La partie se déroule selon la stratégie classique. Bientôt des échanges de pièces ont lieu, qui simplifient le schéma de combat. Cette première rencontre du match du siècle n'a rien d'enthousiasmant. Très correctement traitée, elle s'achemine vers une position absolument égale où toute possibilité de forcer la victoire est exclue. Au 29e coup, Fischer rompt la monotonie en offrant une pièce et... perd.

Le jeudi 13, fait unique dans l'histoire des championnats, Fischer ne se présente pas. Il refuse de jouer la 2e partie si l'on ne retire pas du hall les caméras de la Chester Fox, qui le gênent. N'obtenant pas satisfaction, il perd par forfait. Spassky mène par 2-0.

Dans un match de cette envergure, les premiers résultats ont souvent valeur de test. Fischer va-t-il abandonner ? Cette éventualité paraît cependant exclue à la suite d'une semonce téléphonique de Kissinger.

Protestations

Le dimanche 16, l'Américain n'accepte de jouer que dans une petite salle, loin des caméras et du bruit. Ses amis Marshall et Lombardy obtiennent in extremis cette provisoire concession.

La 3e partie, une des plus intéressantes, donne à Fischer l'occasion d'exécuter au 11e coup une manœuvre insolite qui se révèle très ingénieuse. Il obtient l'initiative, crée une pression qui augmente progressivement et gagne. C'est sa première victoire contre Spassky de toute sa carrière. Le score : 2-1 en faveur du champion.
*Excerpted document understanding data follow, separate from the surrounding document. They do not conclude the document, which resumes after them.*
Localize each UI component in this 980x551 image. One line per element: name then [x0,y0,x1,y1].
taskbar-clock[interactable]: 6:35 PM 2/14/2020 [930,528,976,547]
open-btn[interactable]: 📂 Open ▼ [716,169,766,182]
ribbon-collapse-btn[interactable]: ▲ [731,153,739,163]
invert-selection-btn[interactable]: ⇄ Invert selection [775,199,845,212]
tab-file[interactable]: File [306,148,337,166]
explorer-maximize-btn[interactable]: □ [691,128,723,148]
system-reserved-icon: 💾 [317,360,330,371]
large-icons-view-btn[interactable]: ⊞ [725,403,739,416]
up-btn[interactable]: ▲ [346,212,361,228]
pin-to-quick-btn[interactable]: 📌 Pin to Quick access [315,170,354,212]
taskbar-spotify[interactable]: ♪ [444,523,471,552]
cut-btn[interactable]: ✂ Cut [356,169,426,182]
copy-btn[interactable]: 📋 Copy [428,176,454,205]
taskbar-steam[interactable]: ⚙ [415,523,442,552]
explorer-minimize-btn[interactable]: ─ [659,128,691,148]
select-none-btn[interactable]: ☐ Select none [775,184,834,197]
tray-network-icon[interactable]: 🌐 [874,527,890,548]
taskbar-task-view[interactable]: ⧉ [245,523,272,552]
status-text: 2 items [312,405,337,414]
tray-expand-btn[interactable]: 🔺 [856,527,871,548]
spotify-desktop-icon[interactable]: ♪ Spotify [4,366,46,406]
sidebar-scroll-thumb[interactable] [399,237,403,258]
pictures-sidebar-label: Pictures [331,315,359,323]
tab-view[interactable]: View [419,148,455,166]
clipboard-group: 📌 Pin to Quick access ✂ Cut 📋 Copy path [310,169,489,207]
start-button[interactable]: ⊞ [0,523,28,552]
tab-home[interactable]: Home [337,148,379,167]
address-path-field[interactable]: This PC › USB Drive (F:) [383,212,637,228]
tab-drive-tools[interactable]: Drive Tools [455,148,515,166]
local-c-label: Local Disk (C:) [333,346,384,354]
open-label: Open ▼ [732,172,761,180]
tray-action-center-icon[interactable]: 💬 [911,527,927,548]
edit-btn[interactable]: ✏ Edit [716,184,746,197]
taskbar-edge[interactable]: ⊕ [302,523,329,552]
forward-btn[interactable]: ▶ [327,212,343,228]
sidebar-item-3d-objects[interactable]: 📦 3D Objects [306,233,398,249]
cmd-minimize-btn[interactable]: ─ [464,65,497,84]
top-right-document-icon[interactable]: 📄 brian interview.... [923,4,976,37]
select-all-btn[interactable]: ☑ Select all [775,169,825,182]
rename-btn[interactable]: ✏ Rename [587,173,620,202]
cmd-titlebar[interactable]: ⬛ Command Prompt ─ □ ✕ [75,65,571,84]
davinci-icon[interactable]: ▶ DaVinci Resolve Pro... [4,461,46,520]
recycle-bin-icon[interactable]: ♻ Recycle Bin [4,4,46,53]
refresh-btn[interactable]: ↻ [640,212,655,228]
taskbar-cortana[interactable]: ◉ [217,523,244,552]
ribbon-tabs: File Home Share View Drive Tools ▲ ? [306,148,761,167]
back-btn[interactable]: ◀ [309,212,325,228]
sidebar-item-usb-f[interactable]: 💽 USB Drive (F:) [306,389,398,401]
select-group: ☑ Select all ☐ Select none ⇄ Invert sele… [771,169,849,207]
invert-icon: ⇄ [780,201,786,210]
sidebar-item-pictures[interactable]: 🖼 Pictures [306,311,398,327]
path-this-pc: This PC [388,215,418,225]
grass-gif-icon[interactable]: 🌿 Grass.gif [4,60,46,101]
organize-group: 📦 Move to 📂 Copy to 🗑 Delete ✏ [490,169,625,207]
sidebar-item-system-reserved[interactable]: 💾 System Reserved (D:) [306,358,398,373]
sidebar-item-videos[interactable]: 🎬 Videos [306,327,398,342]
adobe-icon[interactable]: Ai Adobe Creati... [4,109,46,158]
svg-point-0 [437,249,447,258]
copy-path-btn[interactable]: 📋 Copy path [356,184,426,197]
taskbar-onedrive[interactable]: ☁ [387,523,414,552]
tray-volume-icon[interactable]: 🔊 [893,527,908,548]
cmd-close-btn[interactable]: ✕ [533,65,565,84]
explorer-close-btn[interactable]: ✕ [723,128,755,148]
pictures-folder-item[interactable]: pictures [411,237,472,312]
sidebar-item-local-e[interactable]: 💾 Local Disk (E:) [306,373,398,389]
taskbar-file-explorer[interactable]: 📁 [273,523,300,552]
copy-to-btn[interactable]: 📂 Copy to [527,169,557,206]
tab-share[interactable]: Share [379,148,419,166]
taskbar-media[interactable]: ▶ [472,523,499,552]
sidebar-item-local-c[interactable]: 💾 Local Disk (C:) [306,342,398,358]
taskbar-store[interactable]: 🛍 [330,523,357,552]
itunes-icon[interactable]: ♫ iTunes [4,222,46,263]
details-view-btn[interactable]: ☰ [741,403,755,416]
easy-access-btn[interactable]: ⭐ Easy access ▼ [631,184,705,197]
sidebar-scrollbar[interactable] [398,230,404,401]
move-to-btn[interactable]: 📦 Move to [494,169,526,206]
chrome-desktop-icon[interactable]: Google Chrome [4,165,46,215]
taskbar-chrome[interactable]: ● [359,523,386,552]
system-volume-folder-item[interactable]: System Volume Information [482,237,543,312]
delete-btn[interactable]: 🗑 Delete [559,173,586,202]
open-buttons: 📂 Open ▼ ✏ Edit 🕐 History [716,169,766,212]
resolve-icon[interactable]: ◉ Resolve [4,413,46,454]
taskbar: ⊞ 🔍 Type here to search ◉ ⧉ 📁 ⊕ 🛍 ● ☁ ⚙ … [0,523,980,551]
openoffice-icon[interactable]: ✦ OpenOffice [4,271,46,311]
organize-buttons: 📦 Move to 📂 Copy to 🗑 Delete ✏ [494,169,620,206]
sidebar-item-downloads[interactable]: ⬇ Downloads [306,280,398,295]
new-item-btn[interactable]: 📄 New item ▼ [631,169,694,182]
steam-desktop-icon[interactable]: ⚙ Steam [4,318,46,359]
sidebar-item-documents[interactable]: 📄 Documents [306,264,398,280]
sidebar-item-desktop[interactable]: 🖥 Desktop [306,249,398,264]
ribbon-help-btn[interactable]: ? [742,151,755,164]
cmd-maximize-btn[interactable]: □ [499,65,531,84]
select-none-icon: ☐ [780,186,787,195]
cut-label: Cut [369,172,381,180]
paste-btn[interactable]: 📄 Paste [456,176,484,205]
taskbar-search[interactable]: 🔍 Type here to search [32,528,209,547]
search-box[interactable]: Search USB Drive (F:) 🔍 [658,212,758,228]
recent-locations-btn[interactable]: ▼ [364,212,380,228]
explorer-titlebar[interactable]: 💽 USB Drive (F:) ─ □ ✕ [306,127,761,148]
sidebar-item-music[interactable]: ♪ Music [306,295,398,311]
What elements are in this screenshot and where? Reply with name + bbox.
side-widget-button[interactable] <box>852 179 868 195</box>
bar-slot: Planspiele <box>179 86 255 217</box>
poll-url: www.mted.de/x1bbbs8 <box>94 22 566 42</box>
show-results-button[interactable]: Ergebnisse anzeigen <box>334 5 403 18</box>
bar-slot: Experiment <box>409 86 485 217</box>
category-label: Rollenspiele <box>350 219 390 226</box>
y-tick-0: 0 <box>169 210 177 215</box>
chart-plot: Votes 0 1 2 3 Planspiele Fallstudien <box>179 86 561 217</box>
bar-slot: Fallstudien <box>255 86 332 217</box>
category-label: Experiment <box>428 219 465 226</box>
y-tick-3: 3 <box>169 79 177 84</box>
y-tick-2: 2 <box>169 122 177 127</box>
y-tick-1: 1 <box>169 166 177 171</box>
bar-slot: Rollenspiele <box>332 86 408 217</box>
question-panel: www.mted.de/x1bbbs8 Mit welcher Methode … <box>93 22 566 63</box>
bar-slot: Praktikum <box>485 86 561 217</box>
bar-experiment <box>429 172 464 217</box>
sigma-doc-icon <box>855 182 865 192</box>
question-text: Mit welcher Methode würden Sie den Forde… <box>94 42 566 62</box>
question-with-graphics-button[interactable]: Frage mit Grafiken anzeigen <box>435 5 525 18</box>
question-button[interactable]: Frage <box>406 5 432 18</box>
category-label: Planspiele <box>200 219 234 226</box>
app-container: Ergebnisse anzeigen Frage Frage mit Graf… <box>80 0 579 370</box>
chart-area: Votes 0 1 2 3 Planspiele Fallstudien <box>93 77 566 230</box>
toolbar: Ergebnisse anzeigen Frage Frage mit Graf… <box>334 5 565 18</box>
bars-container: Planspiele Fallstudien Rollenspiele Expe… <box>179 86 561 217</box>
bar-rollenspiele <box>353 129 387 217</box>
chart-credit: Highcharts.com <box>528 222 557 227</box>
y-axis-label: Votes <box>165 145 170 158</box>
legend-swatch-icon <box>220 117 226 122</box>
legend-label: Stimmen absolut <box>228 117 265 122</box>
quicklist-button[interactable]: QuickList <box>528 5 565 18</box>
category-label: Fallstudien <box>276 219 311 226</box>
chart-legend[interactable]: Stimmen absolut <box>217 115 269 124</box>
Une nouvelle difficulté surgit à la veille de la quatrième partie ; le camp soviétique ayant réclamé le grand hall et obtenu satisfaction en vertu du règlement, Fischer menace de partir si les caméras restent. Protestation de la Chester Fox et du comité des responsables. Un moment, la crainte de voir le match cassé domine tous les esprits. On frôle le désastre financier et on redoute les réactions des spectateurs. On souligne même que le départ de Fischer pourrait provoquer un mouvement des Islandais pour forcer les Américains à abandonner leur base de Keflavik.

Une lettre personnelle de Nixon fait changer la décision du challenger. Celui-ci accepte de jouer après la mesure prise pour éloigner les appareils.

La 4e partie (mardi 18) montre un Spassky agressif. Son jeu domine celui de son adversaire, qui doit faire face à de réelles difficultés. Le champion du monde semble avoir retrouvé sa forme, mais, surpris par une défense opiniâtre, rate la meilleure occasion d'augmenter ses chances de gain au 25e coup, regroupe ses forces en vue d'un assaut final, puis, bousculé par le temps, il omet au 29e coup la seule manœuvre gagnante. Les répliques précises de Fischer amènent la nullité. Score ; Spassky 2,5 – Fischer 1,5.

La 5e partie (jeudi 20) apparaît comme capitale. Le laborieux effort du champion du monde se heurte à une défense extrêmement précise du challenger, qui sait exploiter avec esprit une faute commise par son rival en sérieuse crise de temps. Le score est cette fois : 2,5-2,5.

Déroute

La 6e partie (dimanche 23) surprend par le choix de l'ouverture. Pour la première fois, Fischer, ayant les blancs, pratique le gambit de la dame, qui fait précisément partie du répertoire préféré de Spassky. Cela n'empêche pas de constater une meilleure préparation théorique du challenger. Ses attaques d'allure classique, menées d'une façon magistrale, percent la ligne de protection du camp ennemi et lui procurent une nouvelle victoire éclatante et déjà moralement décisive. Score : Fischer 3,5-Spassky 2,5.

Spassky est en déroute. Impressionné par les conceptions et la technique de Fischer, le champion du monde paraît déprimé. On lui promet de faire venir sa femme Clarissa, afin de le réconforter. Un fauteuil tournant semblable à celui de Fischer lui est envoyé de New York.